No obstante, sin restar mérito a todos los juristas que llevaron adelante la reforma de 1998 que es la base y a los del proyecto hoy en consideración, brilla por su ausencia la mirada desde el derecho laboral, prueba irrefutable que surge de los fundamentos en que se sostienen las modificaciones que en la materia se impulsan.
Resulta imprescindible esa mirada, y sobre todo, desde los propios trabajadores y trabajadoras, que se verán seriamente afectados por normas que deberían estar fuera de este plexo legal o ser tratadas de modo diferenciado, habida cuenta de la primacía del principio protectorio por sobre la autonomía de la voluntad.
Los conceptos de trabajo basura, la informalidad, la desjerarquización de los trabajadores, la privatización del derecho del trabajo, la falta de libertad y democracia sindical, lejos de haber cesado se han naturalizado, y hoy además se pretende darle un “nuevo marco legal” rimbombante como es la codificación en nuestro derecho, y cuanto más la unificación del derecho privado.
Y que quede claro, que las bondades de inclusión de institutos novedosos y reconocidos en tratados internacionales de Derechos Humanos, son a todas luces insuficientes para contrarrestar un sistema inequitativo que sigue siendo el motor de las relaciones humanas y de estas con la naturaleza. Más allá de algunas declamaciones sesgadas, continúa siendo el capital y el modelo de desarrollo, el ser y el hacer de esta reforma pseudoprogresista.
Claro está que hoy no están dadas las condiciones para un cambio radical del sistema (reitero tomamos el proyecto de los 90), pero al menos podemos poner en real debate aquellas pretendidas innovaciones que sólo serán a la postre, un retroceso más de las duras y castigadas conquistas laborales.
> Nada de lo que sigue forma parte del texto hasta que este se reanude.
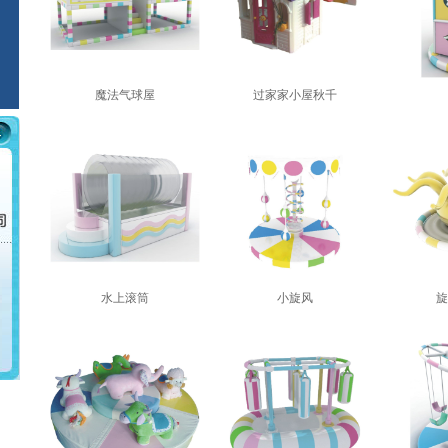
魔法气球屋
过家家小屋秋千
水上滚筒
小旋风
旋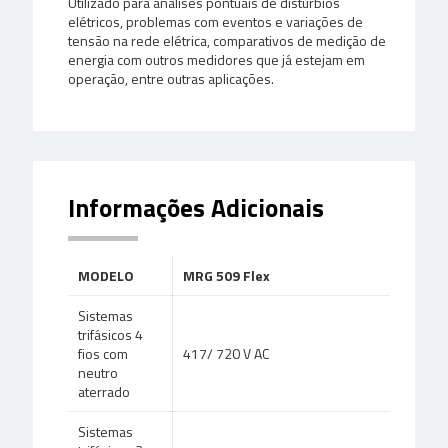
Utilizado para análises pontuais de distúrbios
elétricos, problemas com eventos e variações de
tensão na rede elétrica, comparativos de medição de
energia com outros medidores que já estejam em
operação, entre outras aplicações.
Informações Adicionais
MODELO
MRG 509 Flex
Sistemas
trifásicos 4
fios com
417/ 720 V AC
neutro
aterrado
Sistemas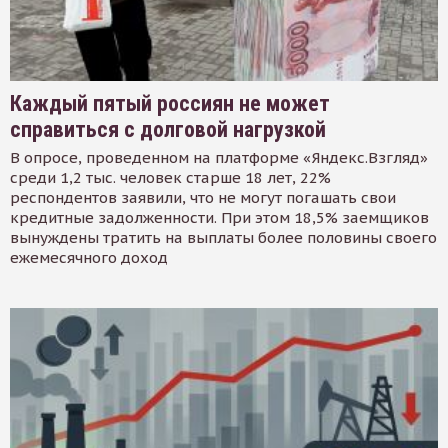
Каждый пятый россиян не может
справиться с долговой нагрузкой
В опросе, проведенном на платформе «Яндекс.Взгляд»
среди 1,2 тыс. человек старше 18 лет, 22%
респондентов заявили, что не могут погашать свои
кредитные задолженности. При этом 18,5% заемщиков
вынуждены тратить на выплаты более половины своего
ежемесячного доход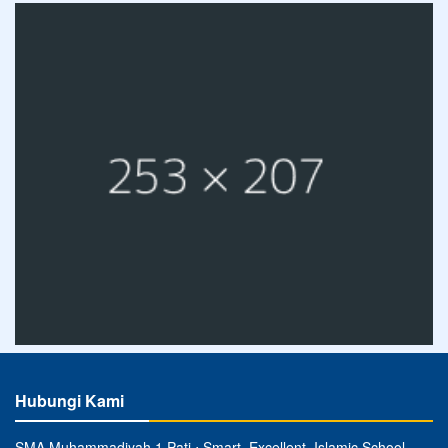
Hubungi Kami
SMA Muhammadiyah 1 Pati ⋅ Smart, Excellent, Islamic School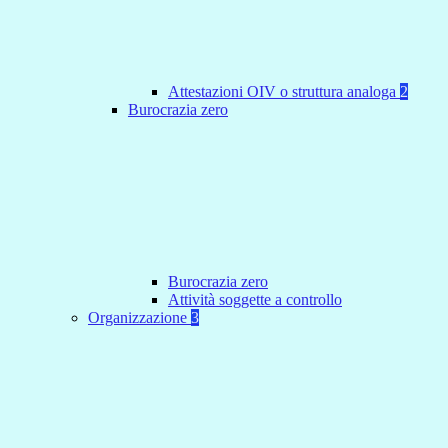
Attestazioni OIV o struttura analoga
2
Burocrazia zero
Burocrazia zero
Attività soggette a controllo
Organizzazione
3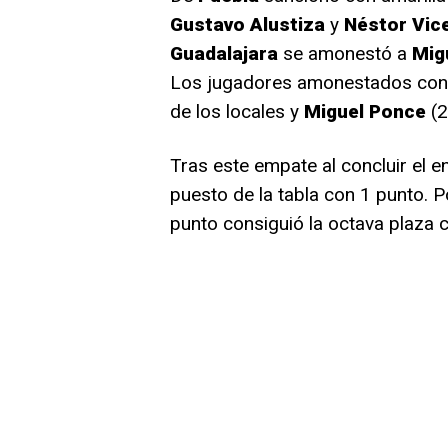
Gustavo Alustiza
y
Néstor Vice
Guadalajara
se amonestó a
Mig
Los jugadores amonestados con t
de los locales y
Miguel Ponce
(2
Tras este empate al concluir el e
puesto de la tabla con 1 punto. P
punto consiguió la octava plaza co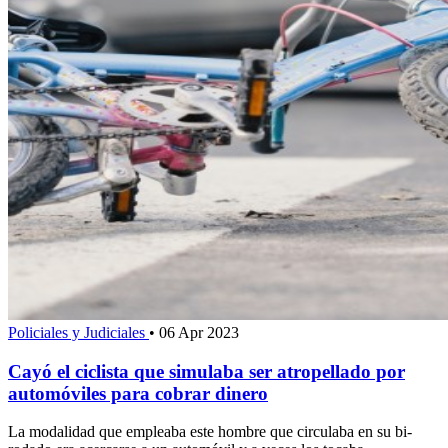
Policiales y Judiciales
•
06 Apr 2023
Cayó el ciclista que simulaba ser atropellado por
automóviles para cobrar dinero
La modalidad que empleaba este hombre que circulaba en su bi-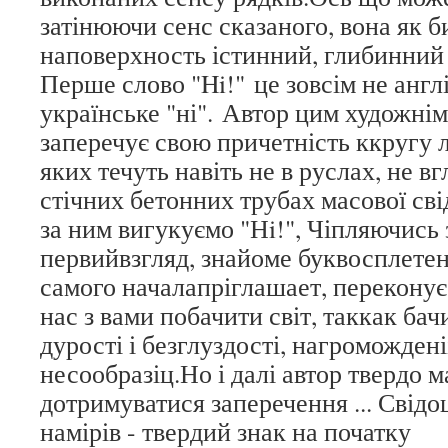
затінюючи сенс сказаного, вона як б
наповерхность істинний, глибинний с
Перше слово "Hi!" це зовсім не англі
українське "ні". Автор цим художні
заперечує свою причетність ккругу 
яких течуть навіть не в руслах, не вг
стічних бетонних трубах масової свід
за ним вигукуємо "Нi!", Чіпляючись 
первийвзгляд, знайоме буквосплетеніе
самого началапріглашает, переконує
нас з вами побачити світ, таккак бачи
дурості і безглуздості, нагромождені
несообразіц.Но і далі автор твердо м
дотримуватися заперечення ... Свідо
намірів - твердий знак на початку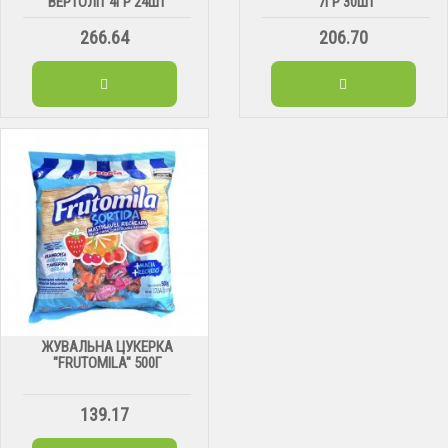
ВЕРТОЛІТ 4ГР 24ШТ
7ГР 30ШТ
266.64
206.70
ЖУВАЛЬНА ЦУКЕРКА
"FRUTOMILA" 500Г
139.17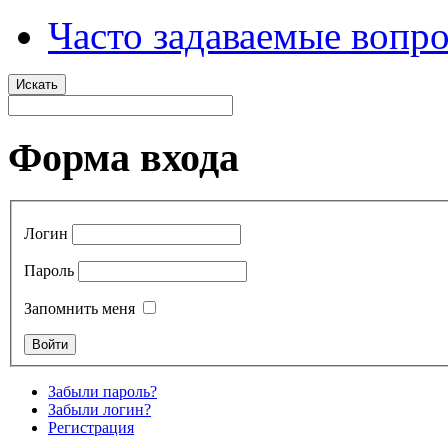
Часто задаваемые вопр
Искать
Форма входа
Логин
Пароль
Запомнить меня
Забыли пароль?
Забыли логин?
Регистрация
El Congreso se prepara para discutir públicamente este proyecto de Unificación y Reforma de los Códigos Civil y Comercial de la Nación, y se ha fijado un plazo de 90 días.
Es nuestro deber, como integrantes de la Comisión Bicameral que tiene asignada la función de efectuar el primer análisis del mentado proyecto, escuchar y atender a los hacedores del mundo del trabajo, lisos y llanos pagadores de todos los precios que las políticas noventistas de devastación y saqueo que siguen vivitas y coleando, les han cobrado, vulnerando sistemáticamente todos sus derechos y los de sus familias.
Temas como las limitaciones a la responsabilidad que podrán ser invocadas en reclamos fundados en el Derecho del Trabajo y la Seguridad Social (art. 243 del proyecto y art. 804 in fine, de la modificación del P.E.N. ), la limitación de la responsabilidad del Estado en general y hacia los trabajadores en particular que fija la modificación introducida por el P.E.N. al proyecto original arts. 1765 y 1766); expansiones o reforzamientos de instituciones en perjuicio de la regulación laboral (locaciones de servicios, subcontrataciones, franquicias, UTES); desigualdad en materia de prescripción (arts. 2562 vs. 2561); y cuantificación del daño, entre otras, son instituciones que deben ser consideradas en el marco de quienes estarán alcanzados por ellas.
Más allá de los titulares rimbombantes, el pueblo tiene derecho a saber de qué se trata esta reforma.